Ce qui lui a permis d'importer du thé kényan, ce sont les Green Lanes - la simplification des procédures douanières visant à améliorer l'efficacité commerciale entre la Chine et les pays africains. « Grâce à une coopération accrue facilitée par les foires commerciales et à un soutien gouvernemental fort, China Southern Airlines a augmenté le nombre de ses vols directs à trois par semaine. Cela combiné aux subventions pour les frais d'expédition... c'est un soutien important. »

L'envoi des spécialistes du thé chinois au Kenya permet d'exporter le savoir-faire, tout en créant des opportunités sur place. « Ils utilisent des équipements chinois importés de Chine. Cela a eu un impact sur nos exploitations en offrant d'importantes possibilités d'emploi à la population locale. Cela a aussi permis à leurs produits agricoles d'entrer sur le marché chinois. »

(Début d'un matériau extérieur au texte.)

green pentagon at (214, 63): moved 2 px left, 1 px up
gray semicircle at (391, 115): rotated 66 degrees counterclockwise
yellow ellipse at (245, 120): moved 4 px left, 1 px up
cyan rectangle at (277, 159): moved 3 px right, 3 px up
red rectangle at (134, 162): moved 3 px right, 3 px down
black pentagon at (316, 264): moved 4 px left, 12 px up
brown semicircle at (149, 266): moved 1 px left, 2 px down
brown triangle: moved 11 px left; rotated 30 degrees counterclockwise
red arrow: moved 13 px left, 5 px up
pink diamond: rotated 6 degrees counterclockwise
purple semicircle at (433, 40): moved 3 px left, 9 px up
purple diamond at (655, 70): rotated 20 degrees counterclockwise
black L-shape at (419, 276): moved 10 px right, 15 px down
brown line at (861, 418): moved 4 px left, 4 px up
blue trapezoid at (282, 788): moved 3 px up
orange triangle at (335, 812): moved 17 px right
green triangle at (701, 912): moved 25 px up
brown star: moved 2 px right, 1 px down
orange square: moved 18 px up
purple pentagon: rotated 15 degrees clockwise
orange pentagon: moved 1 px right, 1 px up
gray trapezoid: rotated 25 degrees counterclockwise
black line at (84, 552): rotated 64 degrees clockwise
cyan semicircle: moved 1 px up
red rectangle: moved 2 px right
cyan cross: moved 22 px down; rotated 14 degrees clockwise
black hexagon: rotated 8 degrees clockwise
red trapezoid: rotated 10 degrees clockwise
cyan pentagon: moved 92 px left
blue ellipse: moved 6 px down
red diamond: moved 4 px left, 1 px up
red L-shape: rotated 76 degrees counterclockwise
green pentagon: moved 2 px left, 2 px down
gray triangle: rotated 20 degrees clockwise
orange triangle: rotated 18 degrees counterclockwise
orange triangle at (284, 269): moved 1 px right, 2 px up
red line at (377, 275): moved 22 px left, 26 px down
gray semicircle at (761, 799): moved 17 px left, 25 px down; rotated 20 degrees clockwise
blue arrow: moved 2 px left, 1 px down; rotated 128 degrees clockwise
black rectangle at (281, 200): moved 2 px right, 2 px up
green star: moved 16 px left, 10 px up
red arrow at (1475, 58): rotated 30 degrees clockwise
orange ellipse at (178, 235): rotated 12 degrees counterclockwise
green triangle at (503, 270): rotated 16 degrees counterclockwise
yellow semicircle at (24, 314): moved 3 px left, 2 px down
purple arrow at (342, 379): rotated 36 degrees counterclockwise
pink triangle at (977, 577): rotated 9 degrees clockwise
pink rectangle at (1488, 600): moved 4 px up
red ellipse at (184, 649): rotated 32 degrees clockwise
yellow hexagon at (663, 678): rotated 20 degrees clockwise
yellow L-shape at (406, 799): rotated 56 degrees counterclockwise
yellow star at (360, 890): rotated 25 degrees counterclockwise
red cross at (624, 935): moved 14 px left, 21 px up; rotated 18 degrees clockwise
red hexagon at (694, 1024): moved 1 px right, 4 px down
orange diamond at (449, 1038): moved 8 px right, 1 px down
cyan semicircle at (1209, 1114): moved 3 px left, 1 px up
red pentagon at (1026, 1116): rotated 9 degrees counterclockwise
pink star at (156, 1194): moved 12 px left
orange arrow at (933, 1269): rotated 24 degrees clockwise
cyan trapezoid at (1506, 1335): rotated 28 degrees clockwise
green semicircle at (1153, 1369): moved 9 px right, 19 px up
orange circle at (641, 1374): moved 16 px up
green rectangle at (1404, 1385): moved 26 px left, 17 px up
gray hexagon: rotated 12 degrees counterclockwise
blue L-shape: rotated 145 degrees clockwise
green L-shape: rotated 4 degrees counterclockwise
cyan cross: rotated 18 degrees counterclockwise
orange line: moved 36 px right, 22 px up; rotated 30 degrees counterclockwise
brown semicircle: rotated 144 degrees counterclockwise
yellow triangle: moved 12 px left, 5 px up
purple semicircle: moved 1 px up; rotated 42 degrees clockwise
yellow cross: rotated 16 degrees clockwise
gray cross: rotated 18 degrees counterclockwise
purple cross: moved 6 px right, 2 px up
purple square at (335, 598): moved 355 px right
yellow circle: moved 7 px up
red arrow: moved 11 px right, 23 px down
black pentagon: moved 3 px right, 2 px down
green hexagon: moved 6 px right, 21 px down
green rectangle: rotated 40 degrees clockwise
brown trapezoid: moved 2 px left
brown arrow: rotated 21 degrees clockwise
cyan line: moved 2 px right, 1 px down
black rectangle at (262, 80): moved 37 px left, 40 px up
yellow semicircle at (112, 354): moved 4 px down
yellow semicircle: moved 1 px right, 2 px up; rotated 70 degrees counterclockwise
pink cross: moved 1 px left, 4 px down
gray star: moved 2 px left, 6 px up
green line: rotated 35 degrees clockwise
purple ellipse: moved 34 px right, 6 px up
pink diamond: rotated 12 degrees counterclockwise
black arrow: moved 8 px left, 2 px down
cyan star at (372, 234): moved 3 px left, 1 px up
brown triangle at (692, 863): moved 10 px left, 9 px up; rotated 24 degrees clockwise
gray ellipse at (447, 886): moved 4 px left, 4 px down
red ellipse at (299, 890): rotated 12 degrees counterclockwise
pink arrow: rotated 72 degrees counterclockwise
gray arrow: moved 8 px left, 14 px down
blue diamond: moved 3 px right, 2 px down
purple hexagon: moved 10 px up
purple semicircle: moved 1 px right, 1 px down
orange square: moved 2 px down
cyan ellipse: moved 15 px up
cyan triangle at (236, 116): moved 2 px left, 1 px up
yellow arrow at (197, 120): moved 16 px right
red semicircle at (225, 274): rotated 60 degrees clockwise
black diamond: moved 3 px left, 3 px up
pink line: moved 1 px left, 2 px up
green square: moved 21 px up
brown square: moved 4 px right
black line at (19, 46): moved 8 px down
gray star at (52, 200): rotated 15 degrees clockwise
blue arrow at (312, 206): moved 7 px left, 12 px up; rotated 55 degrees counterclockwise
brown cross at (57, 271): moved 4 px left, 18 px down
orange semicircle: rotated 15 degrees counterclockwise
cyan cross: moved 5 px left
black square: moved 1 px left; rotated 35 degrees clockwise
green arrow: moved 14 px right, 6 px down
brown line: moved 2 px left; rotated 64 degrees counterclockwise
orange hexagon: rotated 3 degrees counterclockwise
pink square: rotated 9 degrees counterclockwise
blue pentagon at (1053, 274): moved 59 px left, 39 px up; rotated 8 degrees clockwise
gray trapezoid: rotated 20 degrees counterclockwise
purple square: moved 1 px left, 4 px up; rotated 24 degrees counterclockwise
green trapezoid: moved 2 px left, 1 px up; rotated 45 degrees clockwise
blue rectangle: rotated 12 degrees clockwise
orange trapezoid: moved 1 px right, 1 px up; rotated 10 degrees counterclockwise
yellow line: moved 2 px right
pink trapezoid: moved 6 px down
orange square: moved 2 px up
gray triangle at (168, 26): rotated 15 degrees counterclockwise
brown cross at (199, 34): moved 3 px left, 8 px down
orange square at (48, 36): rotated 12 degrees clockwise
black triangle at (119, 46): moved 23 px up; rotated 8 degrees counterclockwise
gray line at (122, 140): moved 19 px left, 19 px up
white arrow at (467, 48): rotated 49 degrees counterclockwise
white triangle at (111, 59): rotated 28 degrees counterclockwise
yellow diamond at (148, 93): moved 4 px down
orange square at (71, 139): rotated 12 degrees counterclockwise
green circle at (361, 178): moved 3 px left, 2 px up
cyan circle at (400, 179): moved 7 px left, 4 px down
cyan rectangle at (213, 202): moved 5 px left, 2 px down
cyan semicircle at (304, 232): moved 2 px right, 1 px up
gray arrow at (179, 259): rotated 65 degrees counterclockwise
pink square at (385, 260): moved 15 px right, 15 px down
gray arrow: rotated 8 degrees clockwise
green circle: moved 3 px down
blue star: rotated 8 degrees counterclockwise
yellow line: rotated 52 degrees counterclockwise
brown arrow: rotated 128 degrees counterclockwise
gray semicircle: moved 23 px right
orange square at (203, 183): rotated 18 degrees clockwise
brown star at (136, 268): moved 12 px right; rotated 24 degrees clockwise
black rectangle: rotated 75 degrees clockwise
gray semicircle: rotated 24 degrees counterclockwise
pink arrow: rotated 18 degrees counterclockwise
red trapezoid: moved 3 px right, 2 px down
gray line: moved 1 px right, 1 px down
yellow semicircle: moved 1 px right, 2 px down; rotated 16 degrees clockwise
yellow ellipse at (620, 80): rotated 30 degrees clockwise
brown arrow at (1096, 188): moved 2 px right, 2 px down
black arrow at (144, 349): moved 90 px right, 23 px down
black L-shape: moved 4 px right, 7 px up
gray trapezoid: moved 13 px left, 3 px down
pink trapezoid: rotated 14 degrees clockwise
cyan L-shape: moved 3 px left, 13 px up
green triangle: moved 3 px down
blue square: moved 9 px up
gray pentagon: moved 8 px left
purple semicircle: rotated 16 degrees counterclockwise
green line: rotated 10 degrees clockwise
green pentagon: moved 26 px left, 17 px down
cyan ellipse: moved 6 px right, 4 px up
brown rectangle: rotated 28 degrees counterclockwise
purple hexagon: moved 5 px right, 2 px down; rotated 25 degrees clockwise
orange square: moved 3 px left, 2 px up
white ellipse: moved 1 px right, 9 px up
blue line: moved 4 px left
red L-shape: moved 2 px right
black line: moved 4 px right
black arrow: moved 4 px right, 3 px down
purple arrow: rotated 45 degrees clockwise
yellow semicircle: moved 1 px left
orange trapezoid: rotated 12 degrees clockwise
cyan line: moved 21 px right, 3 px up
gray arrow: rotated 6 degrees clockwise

Elle n'est pas la seule à avoir trouvé au Kenya un marché qui puisse satisfaire les consommateurs chinois. Huang Zinan, la directrice de Xiyue Flowers, arrange des bouquets de douze roses sur son étale. 50 euros, c'est le prix de ces fleurs resplendissantes aux odeurs uniques. « Les fleurs fraîches nécessitent un environnement de transport très efficace. Grâce à la politique du circuit vert, une fois les fleurs cueillies au Kenya, elles peuvent arriver ici en 17 heures. Si le délai de dédouanement était prolongé, les fleurs seraient déshydratées et plus fraîches. »

Les Green Lanes lui ont également permis de réduire le temps et le coût associés à l'importation et à l'exportation de marchandises entre la Chine et l'Afrique. « Nous avons une politique de priorité aux douanes de l'aéroport de Changsha, qui permet aux produits frais d'être dédouanés en moins d'une demi-heure. Le Hunan est une province pilote pour le commerce Chine-Afrique et dispose de politiques spéciales, favorables à la promotion des activités économiques et commerciales avec l'Afrique. »

Changsha a donc une longueur d'avance dans le commerce avec l'Afrique par rapport à d'autres régions. Huang Zinan espère que le Forum sino-africain agrandira les opportunités. « Le Forum aborde divers sujets concernant le commerce entre la Chine et les pays africains. Il pourrait y avoir plus d'approbations d'entrée de produits ou des discussions sur les possibles investissements, ce qui nous préoccupe particulièrement. »

Cette facilité du commerce entre la Chine et le continent africain lui donne envie désormais d'importer des avocats du Kenya, ou encore des poissons d'ornement de Tanzanie.

Un marché voué à s'ouvrir davantage

Aujourd'hui, il est nécessaire pour les pays africains de diversifier leurs marchés, comme l'explique Sena Yao von Kujovi, analyste politique Afrique-Chine pour Developments Reimagined, une agence de conseil en développement international. « Il est important que les pays africains ne se contentent pas d'exporter des matières premières, mais qu'ils ajoutent de la valeur à leurs matières premières afin de pouvoir pénétrer le marché chinois. »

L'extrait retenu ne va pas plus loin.